Unsurprisingly, other features that are grouped with the revenue cluster are ProductRelated and ProductRelated_Duration. More surprisingly, Administrative also appears here, possibly due to customers viewing their orders after making a purchase.

PageValues | ProductRelated | ProductRelated_Duration | Administrative
---|---|---|---
![image](output/4_2/PageValues.png) | ![image](output/4_2/ProductRelated.png) | ![image](output/4_2/ProductRelated_Duration.png) |  ![image](output/4_2/Administrative.png)

Influencing the top-right area of the matrix the most (farthest from revenue responses) are:

Informational_Duration | BounceRates | ExitRates | Weekend 
---|---|---|---
![image](output/4_2/Informational_Duration.png) | ![image](output/4_2/BounceRates.png) | ![image](output/4_2/ExitRates.png) | ![image](output/4_2/Weekend.png)

This implies that the weekend is not a particularly good time for sales weekend visitors tend to gather information.
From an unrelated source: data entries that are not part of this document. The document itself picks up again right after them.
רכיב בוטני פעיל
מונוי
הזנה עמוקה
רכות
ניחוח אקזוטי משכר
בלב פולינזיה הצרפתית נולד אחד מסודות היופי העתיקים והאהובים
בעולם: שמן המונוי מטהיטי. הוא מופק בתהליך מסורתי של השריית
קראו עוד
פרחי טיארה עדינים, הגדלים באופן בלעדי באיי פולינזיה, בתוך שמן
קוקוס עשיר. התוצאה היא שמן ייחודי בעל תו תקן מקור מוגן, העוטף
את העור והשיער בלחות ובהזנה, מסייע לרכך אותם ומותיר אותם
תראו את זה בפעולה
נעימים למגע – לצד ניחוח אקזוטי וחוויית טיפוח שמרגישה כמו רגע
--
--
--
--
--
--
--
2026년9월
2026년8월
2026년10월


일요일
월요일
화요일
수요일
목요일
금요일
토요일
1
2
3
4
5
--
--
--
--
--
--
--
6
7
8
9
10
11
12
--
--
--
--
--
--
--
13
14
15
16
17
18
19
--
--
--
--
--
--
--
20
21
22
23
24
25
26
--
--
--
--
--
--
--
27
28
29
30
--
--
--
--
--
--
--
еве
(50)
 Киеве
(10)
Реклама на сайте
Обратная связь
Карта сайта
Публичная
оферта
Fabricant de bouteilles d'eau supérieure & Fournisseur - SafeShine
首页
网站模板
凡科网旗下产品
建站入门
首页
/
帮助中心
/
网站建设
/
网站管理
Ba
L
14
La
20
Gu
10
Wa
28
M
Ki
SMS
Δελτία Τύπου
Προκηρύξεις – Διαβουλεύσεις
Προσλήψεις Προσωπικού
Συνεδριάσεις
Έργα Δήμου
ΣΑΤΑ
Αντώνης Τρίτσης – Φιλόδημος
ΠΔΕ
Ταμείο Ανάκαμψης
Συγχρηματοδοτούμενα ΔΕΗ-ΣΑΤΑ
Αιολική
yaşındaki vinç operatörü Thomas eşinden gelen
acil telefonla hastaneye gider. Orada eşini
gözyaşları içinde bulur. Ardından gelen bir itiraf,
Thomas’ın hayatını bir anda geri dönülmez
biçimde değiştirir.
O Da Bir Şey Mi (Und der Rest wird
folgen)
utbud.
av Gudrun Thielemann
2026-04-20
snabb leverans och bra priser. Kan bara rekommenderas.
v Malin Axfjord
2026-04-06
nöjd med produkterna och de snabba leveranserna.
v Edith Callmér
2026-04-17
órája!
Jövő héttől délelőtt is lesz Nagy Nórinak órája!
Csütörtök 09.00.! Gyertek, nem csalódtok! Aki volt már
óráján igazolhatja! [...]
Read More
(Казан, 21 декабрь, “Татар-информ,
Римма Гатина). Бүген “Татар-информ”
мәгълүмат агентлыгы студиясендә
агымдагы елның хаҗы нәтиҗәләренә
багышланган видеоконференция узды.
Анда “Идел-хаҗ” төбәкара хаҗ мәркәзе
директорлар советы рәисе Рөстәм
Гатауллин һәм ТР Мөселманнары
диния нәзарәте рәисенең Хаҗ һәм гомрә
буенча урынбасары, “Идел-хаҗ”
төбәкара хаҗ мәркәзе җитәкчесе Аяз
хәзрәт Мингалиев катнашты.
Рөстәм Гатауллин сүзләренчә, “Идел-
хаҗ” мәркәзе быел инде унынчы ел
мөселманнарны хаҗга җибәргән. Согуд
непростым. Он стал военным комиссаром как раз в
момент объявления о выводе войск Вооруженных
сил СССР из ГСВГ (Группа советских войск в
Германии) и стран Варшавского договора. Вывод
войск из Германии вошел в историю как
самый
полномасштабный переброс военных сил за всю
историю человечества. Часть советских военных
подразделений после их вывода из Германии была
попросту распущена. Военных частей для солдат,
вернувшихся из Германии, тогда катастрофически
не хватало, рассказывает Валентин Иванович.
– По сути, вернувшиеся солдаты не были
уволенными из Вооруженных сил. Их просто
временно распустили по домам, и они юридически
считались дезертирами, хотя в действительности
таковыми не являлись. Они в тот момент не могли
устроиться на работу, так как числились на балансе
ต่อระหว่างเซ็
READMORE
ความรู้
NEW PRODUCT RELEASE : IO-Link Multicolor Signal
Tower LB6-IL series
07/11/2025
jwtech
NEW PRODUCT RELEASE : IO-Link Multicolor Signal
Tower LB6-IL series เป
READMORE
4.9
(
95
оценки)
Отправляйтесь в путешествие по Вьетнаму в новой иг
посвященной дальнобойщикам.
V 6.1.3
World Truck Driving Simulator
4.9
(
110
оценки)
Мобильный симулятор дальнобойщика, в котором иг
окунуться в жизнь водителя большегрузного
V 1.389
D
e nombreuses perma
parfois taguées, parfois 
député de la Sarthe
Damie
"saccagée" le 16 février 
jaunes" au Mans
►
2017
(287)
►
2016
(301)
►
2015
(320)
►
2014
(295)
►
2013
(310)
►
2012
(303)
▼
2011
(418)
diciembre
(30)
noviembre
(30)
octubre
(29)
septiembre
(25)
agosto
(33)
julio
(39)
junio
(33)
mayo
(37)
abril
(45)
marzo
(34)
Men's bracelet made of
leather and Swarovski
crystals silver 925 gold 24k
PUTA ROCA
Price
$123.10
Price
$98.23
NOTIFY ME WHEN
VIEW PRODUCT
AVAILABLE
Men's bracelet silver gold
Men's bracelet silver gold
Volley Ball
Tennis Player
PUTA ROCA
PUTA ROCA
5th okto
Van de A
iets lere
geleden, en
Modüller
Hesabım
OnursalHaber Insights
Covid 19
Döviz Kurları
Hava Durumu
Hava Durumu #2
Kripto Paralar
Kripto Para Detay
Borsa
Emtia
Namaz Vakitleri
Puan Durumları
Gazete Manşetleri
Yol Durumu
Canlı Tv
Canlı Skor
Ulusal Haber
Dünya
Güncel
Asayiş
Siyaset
Another surprising observation is that the most frequently best responding node to SpecialDay is adjaent to that for TrafficType. This might relate to a change in buying habits on special occasions, with people searching for gifts on a desktop rather than impulse buying on a phone, for example.

SpecialDay | TrafficType
---|---
![image](output/4_2/SpecialDay.png) | ![image](output/4_2/TrafficType.png)

## 4.3 Conclusions

A large number of clusters were found in the dataset, one of which appeared to correspond with revenue-generating visits. This information and technique could be applied to identify which features are most useful to track to predict revenue, to forecast sales based on web traffic activity, and to deploy a chatbot that could engage website visitors most likely to purchase based on which cluster their browsing activity falls into.

### Applications

The hyper-parameters of the matrix could potentially be fine-tuned further to ensure that no vectors produce a high response from two separate clusters. The project could be scaled to incorporate data with even more features, which gradually could be scaled down using SOM for feature extraction, replacing 50-60 features with a more manageable number.

The matrix could be retrained using specific data from an e-commerce business to see if their data forms the same clusters, and to inform the business about their browsers' behaviour.